It reminds me of something like Fermat's Last Theorem: easy to state, hard to prove. It's also easy to write an algorithm that eventually proves it, but very hard to make it output the proof before the end of the universe: just do a breadth-first proof search through the axioms of ZFC (if we don't want to worry about interpretations or waste time proving non-computable results, then I think substituting ZFC with "Lambda Calculus" will do). The "creativity" lies in finding the representation with which the proof-finding becomes computationally easy. (Could Lenat's and Colton's "automated mathematicians" be applied to Automatic Programming? Kerber is probably interested in the automated design of mathematical concepts: is this applicable?)

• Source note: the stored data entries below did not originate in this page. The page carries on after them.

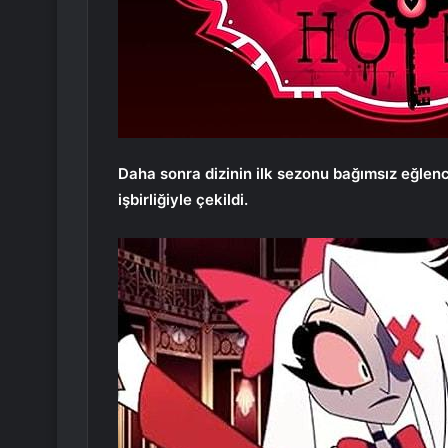
Daha sonra dizinin ilk sezonu bağımsız eğle
işbirliğiyle çekildi.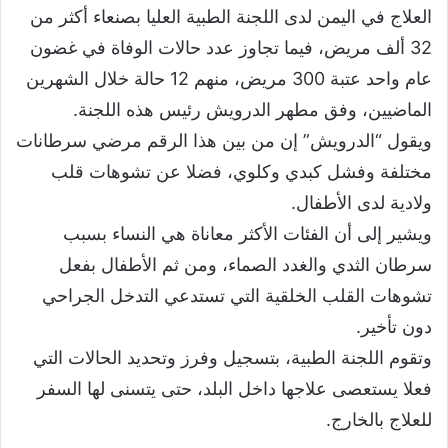
العلاج في اليمن لدى اللجنة الطبية العليا بصنعاء أكثر من
32 ألف مريض، فيما تجاوز عدد حالات الوفاة في غضون
عام واحد عتبة 300 مريض، منهم 12 حالة خلال الشهرين
الماضيين، وفق مطهر الدرويش رئيس هذه اللجنة.
ويقول “الدرويش” إن من بين هذا الرقم مرضي سرطانات
مختلفة وفشل كبدي وكلوي، فضلا عن تشوهات قلب
ولادية لدى الأطفال.
ويشير إلى أن الفئات الأكثر معاناة هي النساء بسبب
سرطان الثدي والغدد الصماء، ومن ثم الأطفال بفعل
تشوهات القلب الخلقية التي تستدعي التدخل الجراحي
دون تأخير.
وتقوم اللجنة الطبية، بتسجيل وفرز وتحديد الحالات التي
فعلا يستعصى علاجها داخل البلد، حتى يتسنى لها السفر
للعلاج بالخارج.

The smart way to tackle such problems, therefore, is to do a "representation search". We can implement heuristics used by human mathematicians (Colton and Pease have worked on "Lakatos-Style Reasoning").

Can normal Automated-Theorem Provers find "creative" proofs and "Proofs without Words" of the sort found here? Why not? Because they are missing representations. Jamnik's work could be used to add diagrammatic representations to such automated mathematicians.

This reminds me of Kasparov vs Deep Blue. It seems that Deep Blue won by "brute force". Not brute force alone, of course: without the tons of hours spent on making it smarter, all those computations would still have gotten them nowhere. But a "fair" game would have been one in which Deep Blue's computational resources were limited: you're only allowed so many megaflops or whatever. While it is hard to quantify the computational power of Kasparov's brain (in fact, it's probably a hybrid analog-digital computer), accepting the outcome of the match as indicating that Deep Blue is a "better chess player" than Kasparov is like saying that a retarded giant is a "better fighter" than a tiny man, when "fairness" requires putting them in different weight categories.

Notes:

**fare**suggests that Jacques Pitrat has done relevant work on automatic programming, but I haven't found such a reference.

**simonfunk**has suggested that AI could emerge out of compilers, since they are try to be code-optimization machines. One problem with this, of course, is that most programming languages are specified to perform the exact computations determined by the code (maybe not Prolog). The kind of "compilers" relevant here are something like code-generators (given a formal specification). (would very general constraint-solvers be helpful too?). In any case, a compiler that "optimizes" such a function would need to come up with the required representations.